While San Francisco is most famously known for its cable cars, the Golden Gate Bridge and progressive politics, within the next decade it will also be recognized as the greenest city in the country.
On Feb. 1, the San Francisco Board of Supervisors approved the spending of a $250,000 grant by the Department of the Environment on research to create ways to obtain 100 percent of its power demand solely from renewable energy sources by 2020.

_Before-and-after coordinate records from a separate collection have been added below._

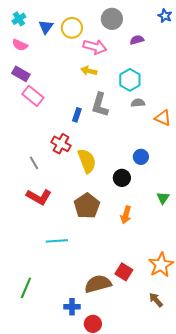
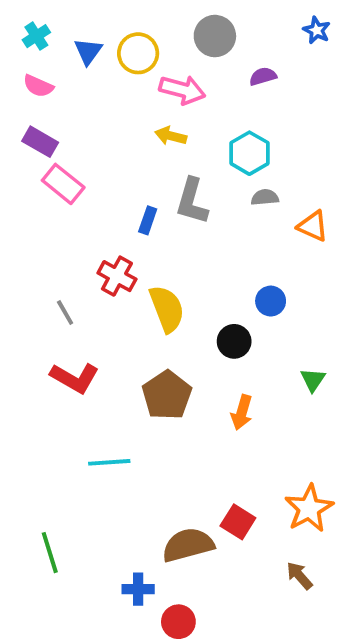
green line: (26, 288) -> (50, 553), turned -40

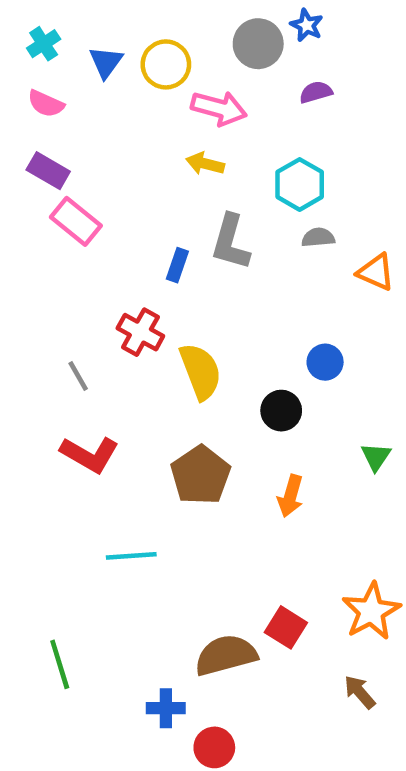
blue star: (317, 30) -> (307, 25), moved

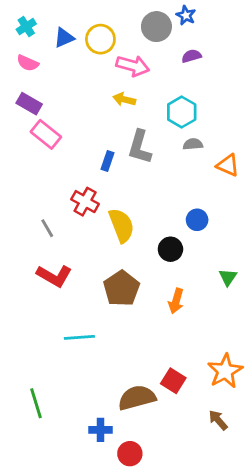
blue triangle: (106, 62) -> (64, 38), turned 30

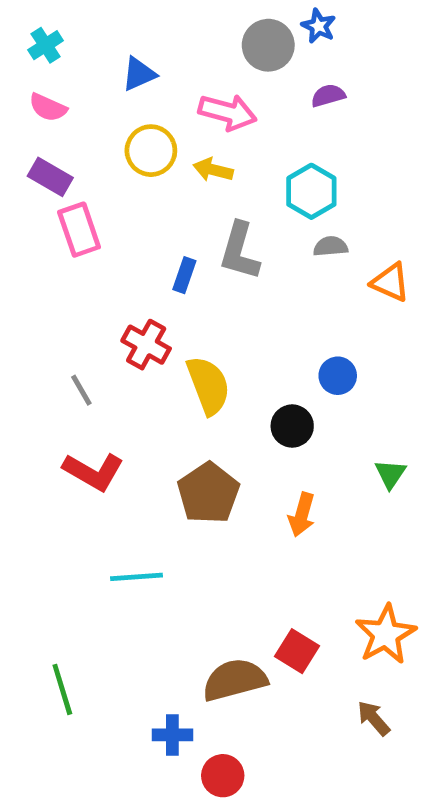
blue triangle: (64, 38) -> (139, 74), moved
yellow circle: (100, 39) -> (151, 151), moved
pink rectangle: (46, 134) -> (79, 230), turned 32

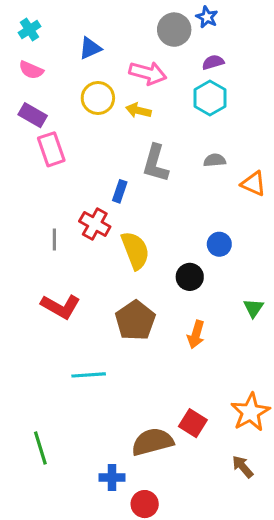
cyan hexagon: (311, 191) -> (210, 98), moved
blue rectangle: (184, 275) -> (120, 191), moved
gray line: (81, 390) -> (54, 240), moved, turned 30

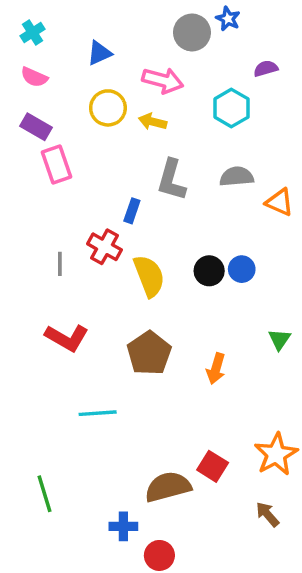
purple semicircle: (213, 62) -> (266, 68), moved
gray semicircle: (215, 160) -> (237, 177), size x1.4
black circle: (190, 277) -> (209, 271), moved

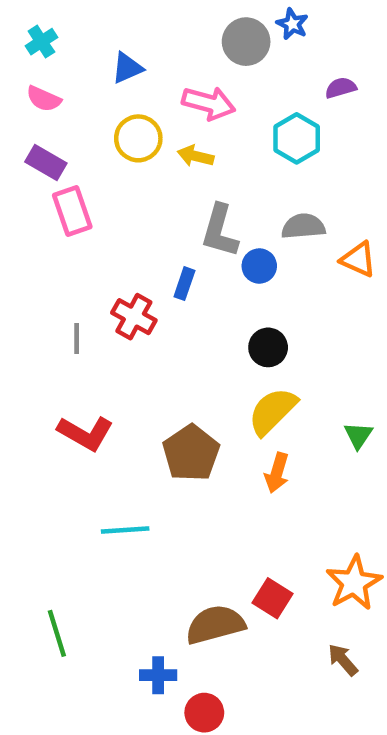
blue rectangle: (132, 211) -> (184, 284), moved
blue circle: (242, 269) -> (259, 266), moved
yellow semicircle: (149, 276) -> (272, 411), moved, turned -114

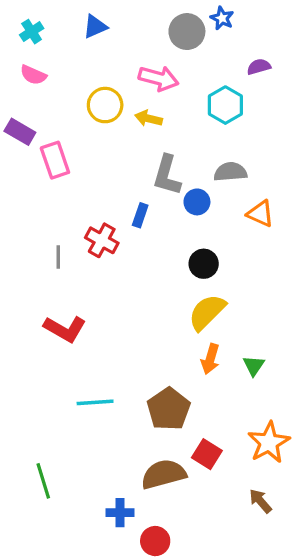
blue triangle: (127, 68) -> (95, 27), moved
purple rectangle: (46, 163) -> (20, 132), moved
orange triangle: (358, 259) -> (260, 214), moved
green triangle: (358, 435) -> (254, 366), moved
brown pentagon: (191, 453) -> (169, 409), moved

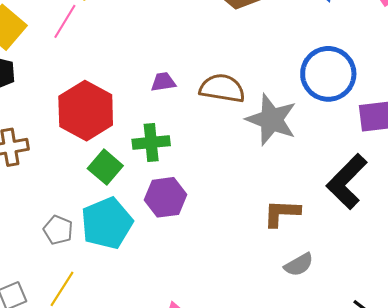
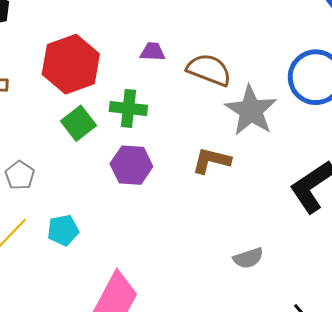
brown L-shape: (282, 213) -> (211, 161), moved
cyan pentagon: (107, 223) -> (63, 230), moved, size x0.6

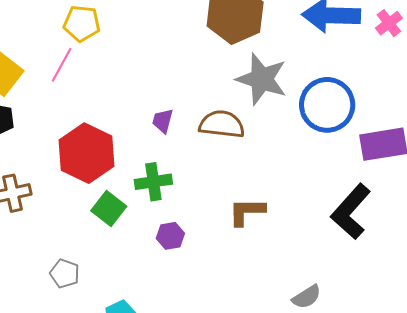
purple trapezoid: (153, 52) -> (163, 121), turned -64
gray star: (251, 110) -> (262, 79), moved
purple hexagon: (131, 165) -> (170, 236), size x0.7

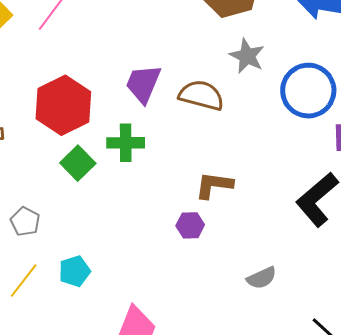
gray star: (262, 79) -> (247, 56), size x0.7
purple trapezoid: (163, 121) -> (143, 84), size x1.6
purple hexagon: (170, 236) -> (190, 225), moved

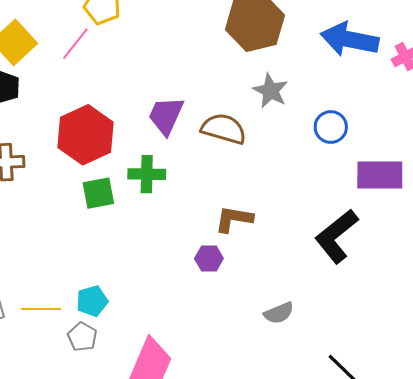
blue circle: (308, 91) -> (331, 127), size x0.6
green square: (78, 163) -> (98, 193), turned 32
gray pentagon: (25, 222) -> (82, 337), moved
yellow line: (24, 281) -> (41, 309), turned 51

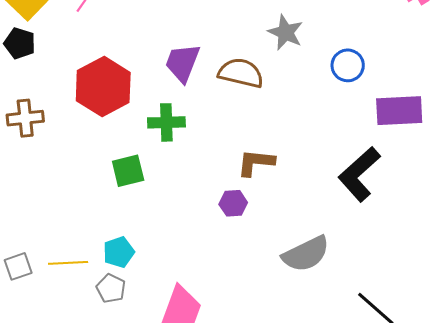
green square: (98, 193) -> (128, 171), moved
gray semicircle: (279, 313) -> (306, 254), size x1.6

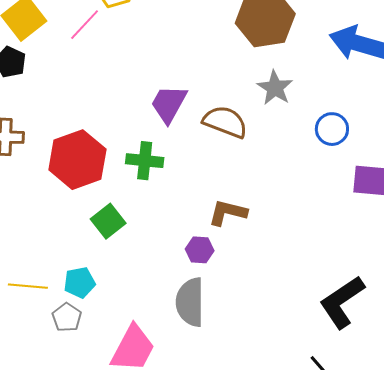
red hexagon: (103, 87) -> (77, 160), moved
green square: (128, 171) -> (108, 221), moved, turned -32
black L-shape: (359, 174) -> (342, 302), moved
gray semicircle: (306, 254) -> (190, 302), moved, turned 108

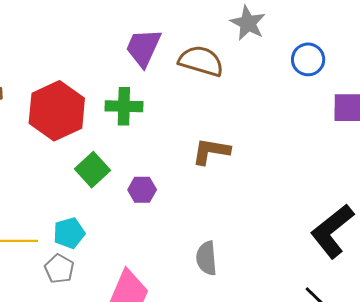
purple hexagon: (200, 250) -> (142, 190), moved
gray semicircle: (190, 302) -> (207, 258), moved, size x0.7

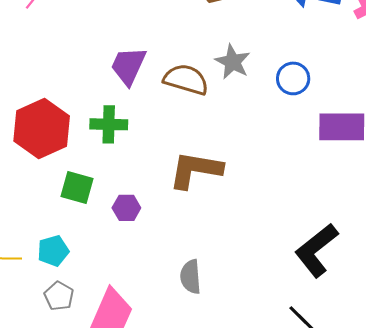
gray star: (248, 23) -> (233, 62), moved
brown L-shape: (211, 151) -> (196, 170), size x1.4
green square: (93, 170) -> (77, 187), turned -32
gray pentagon: (59, 269) -> (59, 296), moved

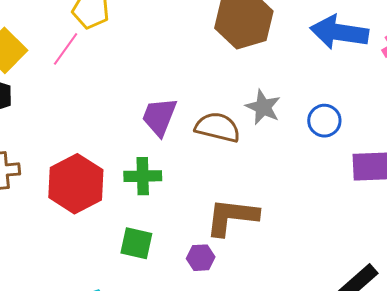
green square: (77, 187) -> (136, 243), moved
purple hexagon: (126, 208) -> (201, 258), moved

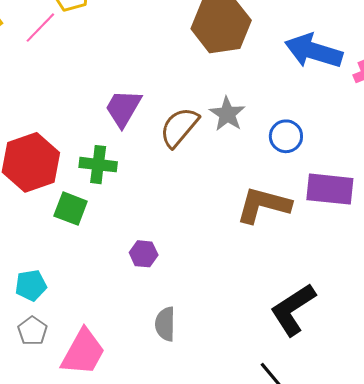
brown semicircle: (218, 127) -> (179, 127), turned -72
brown L-shape: (232, 217) -> (263, 205), moved
green square: (136, 243) -> (71, 209), moved

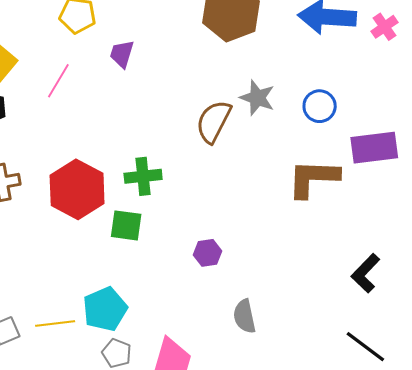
pink line: (40, 28) -> (58, 81), moved
purple trapezoid: (123, 108) -> (122, 54), moved, size x0.7
cyan pentagon: (31, 285) -> (105, 309), size x1.4
black L-shape: (293, 309) -> (366, 273), size x0.7

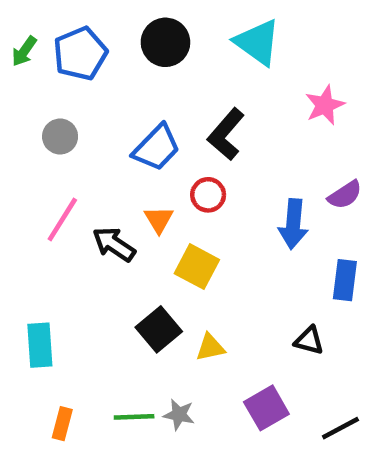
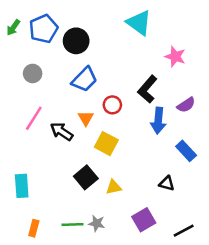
black circle: (165, 42) -> (76, 41), moved
pink star: (325, 105) -> (175, 57), turned -30
black L-shape: (226, 134) -> (147, 89), moved
blue rectangle: (345, 280) -> (186, 151), turned -50

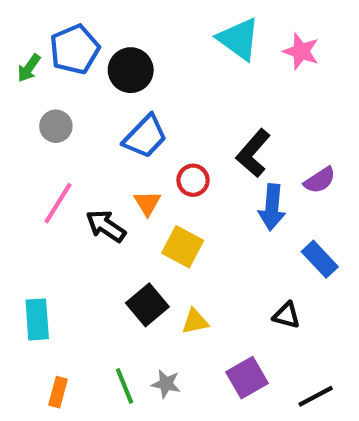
green arrow: (13, 28) -> (29, 68), moved
pink star: (175, 57) -> (301, 51), moved
green line: (72, 225) -> (124, 386), turned 70

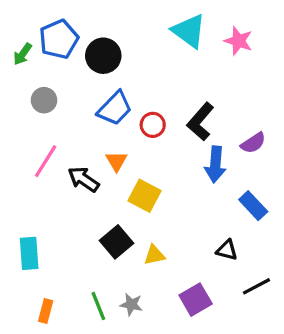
red circle: (193, 180) -> (153, 125), moved
black line: (316, 396) -> (257, 286), moved

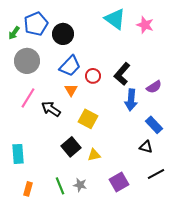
gray circle: (44, 100) -> (27, 61), size x1.6
orange triangle: (116, 161) -> (71, 90), moved
black triangle: (227, 250) -> (146, 147), moved

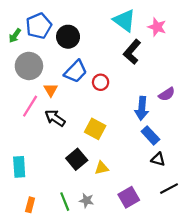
black L-shape: (122, 74) -> (132, 52), moved
orange triangle: (71, 90) -> (51, 90), moved
blue rectangle: (154, 125) -> (150, 135), moved

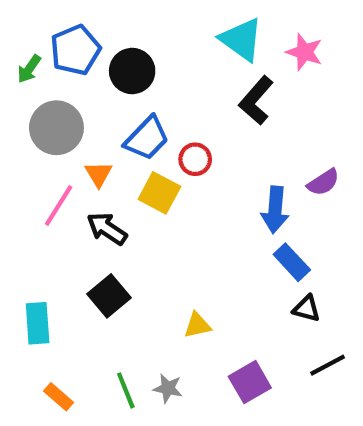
yellow square: (95, 129) -> (159, 193), moved
black square: (77, 159) -> (109, 296), moved
orange rectangle: (30, 205) -> (59, 397), turned -64

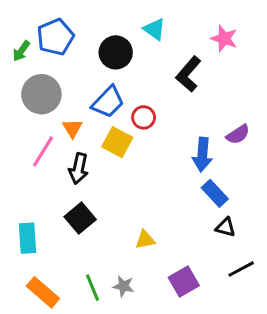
cyan triangle: (241, 39) -> (154, 29), moved, size x0.7
black circle: (132, 71) -> (116, 52), moved
black arrow: (107, 229) -> (79, 168), turned -112
orange rectangle: (59, 397) -> (43, 292), size x1.5

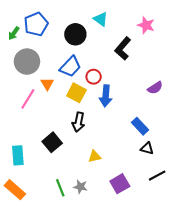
blue arrow: (202, 155) -> (106, 96), moved
black arrow: (79, 168) -> (78, 122), moved
orange rectangle: (43, 292) -> (15, 190), moved

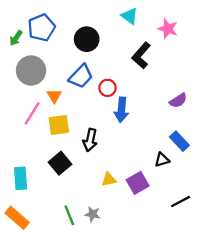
cyan triangle: (101, 19) -> (130, 16), moved
yellow square: (76, 93) -> (59, 125), moved, turned -36
blue rectangle: (140, 126) -> (179, 141), moved
black triangle: (147, 148) -> (162, 160), moved, turned -32
purple square: (120, 184) -> (138, 183), moved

Currently, the city depends heavily on the Pacific Gas & Electric Company and the Hetch Hetchy reservoir to provide the city’s 950-megawatt peak power demand, said Department of Energy spokesman Mark Westlund. If the development of a plan is successful, solar, wind and hydropower would supply the city’s entire electric demand.
“No other (Bay Area) city has established such ambitious goal,” Westlund said.
The idea to generate all of San Francisco’s power from renewable resources was announced in December 2010 when, at a speech at the completion of the Sunset Reservoir Solar Project, former Mayor Gavin Newsom said the city had to decrease its dependence on fossil fuels by 2020 in order to achieve a national 20 percent reduction of greenhouse gases.
The grant for the city’s planning work was provided by the Sidney E. Frank Foundation, which, according to its website, has a duty of giving away $20 million annually to medical research, art, environmental and Israeli educational projects. The foundation has contributed money to the city for the creation of clean energy projects for the past five years, Westlund said.
Johanna Partin, former environmental policy adviser to Newsom, told the New York Times last December that one day, San Francisco will have anywhere from 30 to 100 MW of wave-derived energy available.
Natural resources mean energy efficiency, but with limitations. According to the U.S. Energy Information Administration’s website, the dependence on renewable sources is not always reliable due to weather variables. Cloudy days reduce solar power, calm days reduce wind power, and droughts reduce the water available for hydropower.
Westlund said finding a solution to the impact that weather conditions pose to renewable sources was part of the plan.
The government’s website further said renewable energy is generally more expensive to produce and use than fossil fuels because of the construction of power lines to cities.
“The conversion will certainly impose costs in the short run, but the longterm benefit is a sustainable system,” said Sheldon Gen, assistant professor of environmental studies at SF State. “We don’t get that with non-renewable energy sources.”